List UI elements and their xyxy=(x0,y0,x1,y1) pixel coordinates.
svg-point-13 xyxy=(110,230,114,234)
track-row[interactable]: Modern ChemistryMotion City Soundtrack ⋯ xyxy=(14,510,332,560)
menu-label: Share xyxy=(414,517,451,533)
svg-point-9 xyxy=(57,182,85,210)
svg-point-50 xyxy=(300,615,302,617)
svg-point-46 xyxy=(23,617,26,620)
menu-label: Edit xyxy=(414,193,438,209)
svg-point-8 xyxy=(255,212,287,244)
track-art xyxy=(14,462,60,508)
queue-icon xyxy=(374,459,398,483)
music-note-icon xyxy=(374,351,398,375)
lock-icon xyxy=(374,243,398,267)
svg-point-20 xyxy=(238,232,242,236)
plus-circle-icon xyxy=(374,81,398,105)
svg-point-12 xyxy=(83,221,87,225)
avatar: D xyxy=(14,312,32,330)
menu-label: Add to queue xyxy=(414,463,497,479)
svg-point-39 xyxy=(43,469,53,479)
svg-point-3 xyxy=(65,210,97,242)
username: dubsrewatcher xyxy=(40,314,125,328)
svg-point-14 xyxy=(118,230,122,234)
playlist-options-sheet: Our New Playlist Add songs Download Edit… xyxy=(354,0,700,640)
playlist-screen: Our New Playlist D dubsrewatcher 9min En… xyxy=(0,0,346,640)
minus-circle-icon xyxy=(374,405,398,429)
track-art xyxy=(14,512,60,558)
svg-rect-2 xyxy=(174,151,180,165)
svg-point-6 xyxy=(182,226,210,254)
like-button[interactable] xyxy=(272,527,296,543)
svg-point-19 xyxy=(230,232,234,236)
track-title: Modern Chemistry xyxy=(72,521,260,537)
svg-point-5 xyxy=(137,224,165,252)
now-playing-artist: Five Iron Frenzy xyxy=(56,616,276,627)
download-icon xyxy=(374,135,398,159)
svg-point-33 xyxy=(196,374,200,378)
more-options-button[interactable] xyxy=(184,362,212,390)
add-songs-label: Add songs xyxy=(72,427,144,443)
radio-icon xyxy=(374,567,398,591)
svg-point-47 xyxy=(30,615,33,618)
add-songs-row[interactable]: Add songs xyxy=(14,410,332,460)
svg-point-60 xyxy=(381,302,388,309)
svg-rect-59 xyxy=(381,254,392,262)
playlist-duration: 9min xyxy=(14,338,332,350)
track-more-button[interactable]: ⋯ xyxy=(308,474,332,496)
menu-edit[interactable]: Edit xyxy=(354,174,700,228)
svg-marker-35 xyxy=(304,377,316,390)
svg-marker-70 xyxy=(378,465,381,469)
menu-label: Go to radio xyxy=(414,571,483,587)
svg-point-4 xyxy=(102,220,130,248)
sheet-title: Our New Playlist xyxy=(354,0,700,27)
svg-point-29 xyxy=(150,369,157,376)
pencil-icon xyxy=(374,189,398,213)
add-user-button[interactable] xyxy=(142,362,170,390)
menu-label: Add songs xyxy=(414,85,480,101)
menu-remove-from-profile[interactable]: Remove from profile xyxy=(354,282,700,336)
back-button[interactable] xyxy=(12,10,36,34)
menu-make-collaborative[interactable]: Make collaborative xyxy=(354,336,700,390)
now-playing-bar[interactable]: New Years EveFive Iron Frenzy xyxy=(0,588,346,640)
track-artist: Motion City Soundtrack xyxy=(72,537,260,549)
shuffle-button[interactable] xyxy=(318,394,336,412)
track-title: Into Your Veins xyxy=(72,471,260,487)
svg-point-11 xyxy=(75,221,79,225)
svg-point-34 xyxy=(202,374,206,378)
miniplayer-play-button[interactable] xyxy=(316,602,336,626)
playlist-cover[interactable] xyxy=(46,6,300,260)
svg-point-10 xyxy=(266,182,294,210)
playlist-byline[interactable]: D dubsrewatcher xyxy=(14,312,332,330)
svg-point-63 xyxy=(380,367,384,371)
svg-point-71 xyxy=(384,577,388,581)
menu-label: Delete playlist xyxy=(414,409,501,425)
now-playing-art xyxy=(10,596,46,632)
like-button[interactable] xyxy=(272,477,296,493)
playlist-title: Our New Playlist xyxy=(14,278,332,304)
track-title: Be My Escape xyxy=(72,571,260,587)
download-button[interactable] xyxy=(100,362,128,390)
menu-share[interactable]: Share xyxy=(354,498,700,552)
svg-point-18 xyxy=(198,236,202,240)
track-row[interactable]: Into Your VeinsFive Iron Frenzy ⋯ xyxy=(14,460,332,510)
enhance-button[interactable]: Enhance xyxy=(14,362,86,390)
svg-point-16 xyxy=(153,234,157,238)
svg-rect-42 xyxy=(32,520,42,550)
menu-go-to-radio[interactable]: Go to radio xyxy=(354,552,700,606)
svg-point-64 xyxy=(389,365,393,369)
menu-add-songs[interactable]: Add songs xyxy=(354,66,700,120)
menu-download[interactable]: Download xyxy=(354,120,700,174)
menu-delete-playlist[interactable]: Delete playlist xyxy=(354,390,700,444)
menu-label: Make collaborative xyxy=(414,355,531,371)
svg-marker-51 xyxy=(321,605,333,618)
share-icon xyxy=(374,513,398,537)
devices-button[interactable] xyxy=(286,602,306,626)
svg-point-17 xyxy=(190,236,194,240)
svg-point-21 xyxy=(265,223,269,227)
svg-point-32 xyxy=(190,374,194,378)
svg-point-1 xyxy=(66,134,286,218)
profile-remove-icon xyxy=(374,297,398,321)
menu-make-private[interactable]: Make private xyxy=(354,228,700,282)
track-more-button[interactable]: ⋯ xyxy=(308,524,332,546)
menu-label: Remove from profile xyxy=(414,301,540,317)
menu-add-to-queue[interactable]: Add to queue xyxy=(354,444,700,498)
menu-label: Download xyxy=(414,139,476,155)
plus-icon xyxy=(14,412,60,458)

==

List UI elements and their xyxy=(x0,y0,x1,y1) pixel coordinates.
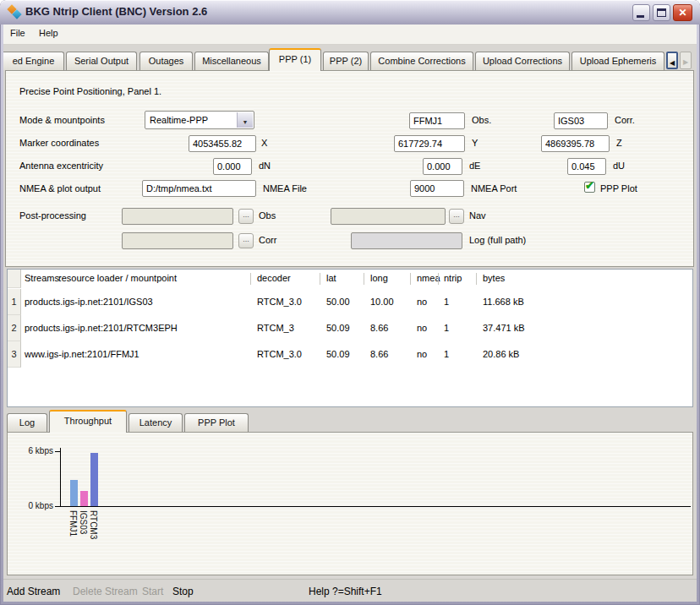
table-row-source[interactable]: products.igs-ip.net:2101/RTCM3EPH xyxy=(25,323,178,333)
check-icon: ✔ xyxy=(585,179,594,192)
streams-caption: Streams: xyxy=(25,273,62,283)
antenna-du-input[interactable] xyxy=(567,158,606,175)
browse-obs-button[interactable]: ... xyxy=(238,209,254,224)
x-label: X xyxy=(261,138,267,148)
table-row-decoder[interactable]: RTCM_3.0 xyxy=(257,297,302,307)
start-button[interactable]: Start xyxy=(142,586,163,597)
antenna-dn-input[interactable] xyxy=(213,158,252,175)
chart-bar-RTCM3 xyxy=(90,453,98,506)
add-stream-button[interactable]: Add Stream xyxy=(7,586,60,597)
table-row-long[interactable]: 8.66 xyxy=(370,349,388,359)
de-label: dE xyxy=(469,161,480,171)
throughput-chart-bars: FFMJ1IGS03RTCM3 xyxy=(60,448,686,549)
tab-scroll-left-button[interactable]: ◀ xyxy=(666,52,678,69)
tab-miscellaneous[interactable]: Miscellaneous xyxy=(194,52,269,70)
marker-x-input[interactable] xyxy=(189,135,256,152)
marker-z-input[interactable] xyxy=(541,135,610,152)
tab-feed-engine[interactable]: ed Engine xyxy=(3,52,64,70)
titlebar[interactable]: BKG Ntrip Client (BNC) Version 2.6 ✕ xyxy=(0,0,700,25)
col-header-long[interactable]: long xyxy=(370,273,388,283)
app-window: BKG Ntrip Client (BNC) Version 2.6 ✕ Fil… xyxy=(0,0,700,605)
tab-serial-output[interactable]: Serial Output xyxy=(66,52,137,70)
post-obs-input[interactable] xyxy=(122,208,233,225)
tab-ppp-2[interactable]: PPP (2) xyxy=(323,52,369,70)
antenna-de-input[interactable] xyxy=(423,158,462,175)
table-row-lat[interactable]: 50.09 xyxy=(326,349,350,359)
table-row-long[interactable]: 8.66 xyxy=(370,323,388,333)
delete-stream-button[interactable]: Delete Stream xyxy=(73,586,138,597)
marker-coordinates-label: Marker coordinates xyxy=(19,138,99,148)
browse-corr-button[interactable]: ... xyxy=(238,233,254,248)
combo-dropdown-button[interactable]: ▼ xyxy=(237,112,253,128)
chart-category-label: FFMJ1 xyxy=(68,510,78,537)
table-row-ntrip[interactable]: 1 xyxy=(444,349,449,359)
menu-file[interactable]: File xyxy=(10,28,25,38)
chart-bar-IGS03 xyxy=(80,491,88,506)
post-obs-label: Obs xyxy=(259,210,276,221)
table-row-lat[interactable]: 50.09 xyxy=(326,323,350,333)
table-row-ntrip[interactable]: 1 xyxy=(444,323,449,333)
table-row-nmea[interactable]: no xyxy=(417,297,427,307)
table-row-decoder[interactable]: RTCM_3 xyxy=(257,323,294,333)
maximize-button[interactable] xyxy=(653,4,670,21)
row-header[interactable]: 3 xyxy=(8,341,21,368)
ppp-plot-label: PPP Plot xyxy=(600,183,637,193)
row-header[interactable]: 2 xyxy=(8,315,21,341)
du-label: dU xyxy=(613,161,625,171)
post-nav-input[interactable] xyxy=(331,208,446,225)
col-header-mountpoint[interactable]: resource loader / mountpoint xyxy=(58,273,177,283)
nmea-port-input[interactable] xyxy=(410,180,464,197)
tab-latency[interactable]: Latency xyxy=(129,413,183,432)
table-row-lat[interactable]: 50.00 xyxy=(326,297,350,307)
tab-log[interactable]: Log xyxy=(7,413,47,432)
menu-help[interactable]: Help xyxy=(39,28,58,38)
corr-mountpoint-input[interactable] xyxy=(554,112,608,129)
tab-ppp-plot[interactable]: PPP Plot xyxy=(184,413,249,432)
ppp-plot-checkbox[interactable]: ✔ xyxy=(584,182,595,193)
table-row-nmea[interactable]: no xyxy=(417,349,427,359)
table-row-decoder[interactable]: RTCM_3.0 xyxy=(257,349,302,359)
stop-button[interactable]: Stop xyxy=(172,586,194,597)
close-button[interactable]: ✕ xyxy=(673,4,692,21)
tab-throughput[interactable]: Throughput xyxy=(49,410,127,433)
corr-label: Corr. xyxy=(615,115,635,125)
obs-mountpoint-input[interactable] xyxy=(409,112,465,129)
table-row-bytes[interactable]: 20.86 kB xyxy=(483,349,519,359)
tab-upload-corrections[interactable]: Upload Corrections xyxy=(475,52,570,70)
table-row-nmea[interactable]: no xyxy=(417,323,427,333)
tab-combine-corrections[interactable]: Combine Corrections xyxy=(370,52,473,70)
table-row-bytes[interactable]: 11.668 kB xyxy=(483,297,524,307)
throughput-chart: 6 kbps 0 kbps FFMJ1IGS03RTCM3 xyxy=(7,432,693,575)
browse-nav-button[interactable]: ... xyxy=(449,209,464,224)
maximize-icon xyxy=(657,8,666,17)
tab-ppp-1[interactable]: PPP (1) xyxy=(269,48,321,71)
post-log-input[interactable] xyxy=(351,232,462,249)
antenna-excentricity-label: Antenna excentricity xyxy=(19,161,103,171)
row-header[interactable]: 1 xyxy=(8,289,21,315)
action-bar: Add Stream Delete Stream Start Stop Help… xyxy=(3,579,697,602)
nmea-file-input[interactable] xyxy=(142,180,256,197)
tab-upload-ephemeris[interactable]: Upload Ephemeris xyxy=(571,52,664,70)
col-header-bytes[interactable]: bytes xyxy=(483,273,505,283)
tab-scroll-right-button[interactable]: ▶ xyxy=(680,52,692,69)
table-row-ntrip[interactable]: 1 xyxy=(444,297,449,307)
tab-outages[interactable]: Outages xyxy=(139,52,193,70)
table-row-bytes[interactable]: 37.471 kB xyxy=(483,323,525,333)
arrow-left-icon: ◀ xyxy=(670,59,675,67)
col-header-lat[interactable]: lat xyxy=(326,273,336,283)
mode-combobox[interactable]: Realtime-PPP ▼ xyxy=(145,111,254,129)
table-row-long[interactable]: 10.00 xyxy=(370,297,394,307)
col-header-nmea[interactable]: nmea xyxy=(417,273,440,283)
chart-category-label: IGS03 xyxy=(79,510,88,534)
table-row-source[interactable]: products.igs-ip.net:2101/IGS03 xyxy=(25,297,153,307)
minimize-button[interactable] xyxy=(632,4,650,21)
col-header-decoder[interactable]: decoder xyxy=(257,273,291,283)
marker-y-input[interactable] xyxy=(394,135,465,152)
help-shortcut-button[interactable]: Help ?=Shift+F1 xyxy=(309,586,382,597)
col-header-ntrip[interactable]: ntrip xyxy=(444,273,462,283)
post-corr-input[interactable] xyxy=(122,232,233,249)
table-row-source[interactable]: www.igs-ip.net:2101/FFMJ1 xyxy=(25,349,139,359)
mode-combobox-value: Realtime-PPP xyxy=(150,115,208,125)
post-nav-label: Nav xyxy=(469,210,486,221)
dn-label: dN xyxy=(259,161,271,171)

* * *

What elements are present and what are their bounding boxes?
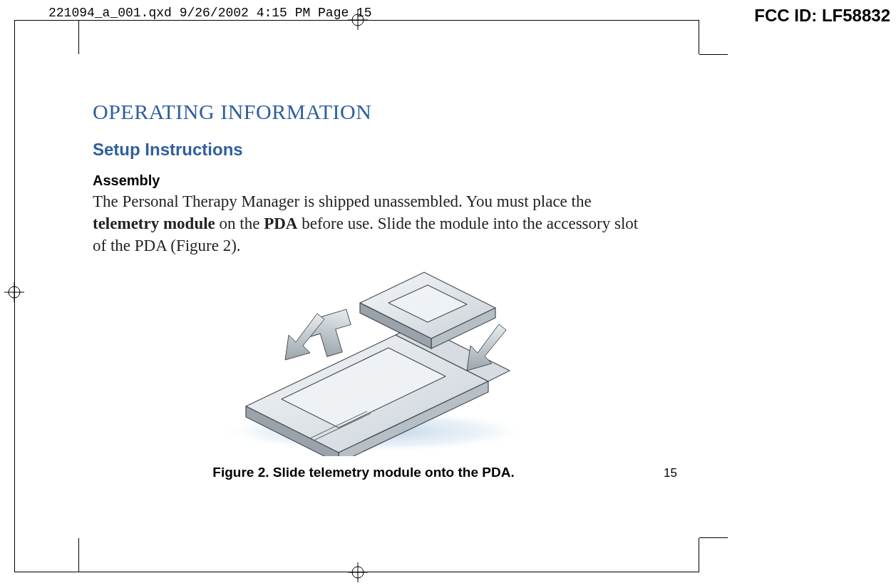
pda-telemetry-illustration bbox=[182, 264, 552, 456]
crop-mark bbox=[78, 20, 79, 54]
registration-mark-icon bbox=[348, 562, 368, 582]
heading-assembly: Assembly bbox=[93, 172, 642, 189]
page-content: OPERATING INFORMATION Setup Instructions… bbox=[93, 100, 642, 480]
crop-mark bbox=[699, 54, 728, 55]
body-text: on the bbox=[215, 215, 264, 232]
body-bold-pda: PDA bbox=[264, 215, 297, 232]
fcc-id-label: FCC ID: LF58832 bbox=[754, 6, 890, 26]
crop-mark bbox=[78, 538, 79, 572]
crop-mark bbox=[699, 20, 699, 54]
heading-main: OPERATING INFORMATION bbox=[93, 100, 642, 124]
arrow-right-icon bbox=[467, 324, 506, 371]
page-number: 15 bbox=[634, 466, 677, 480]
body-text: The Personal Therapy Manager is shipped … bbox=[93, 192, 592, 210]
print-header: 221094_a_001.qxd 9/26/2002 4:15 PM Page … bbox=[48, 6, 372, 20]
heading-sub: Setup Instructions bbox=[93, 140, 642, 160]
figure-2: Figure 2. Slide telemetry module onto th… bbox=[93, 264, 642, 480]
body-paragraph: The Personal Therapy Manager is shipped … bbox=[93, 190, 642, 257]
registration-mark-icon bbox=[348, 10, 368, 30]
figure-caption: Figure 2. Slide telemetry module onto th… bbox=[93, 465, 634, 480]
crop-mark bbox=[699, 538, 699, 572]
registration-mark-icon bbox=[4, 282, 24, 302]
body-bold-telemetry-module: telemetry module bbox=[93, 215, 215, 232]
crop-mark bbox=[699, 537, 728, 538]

WORK TO BE COMPLETED
Search the entries above for the word "body", and copy every line where it occurs.

REPLY
body-text: on the bbox=[215, 215, 264, 232]
body-bold-pda: PDA bbox=[264, 215, 297, 232]
body-text: The Personal Therapy Manager is shipped … bbox=[93, 192, 592, 210]
body-paragraph: The Personal Therapy Manager is shipped … bbox=[93, 190, 642, 257]
body-bold-telemetry-module: telemetry module bbox=[93, 215, 215, 232]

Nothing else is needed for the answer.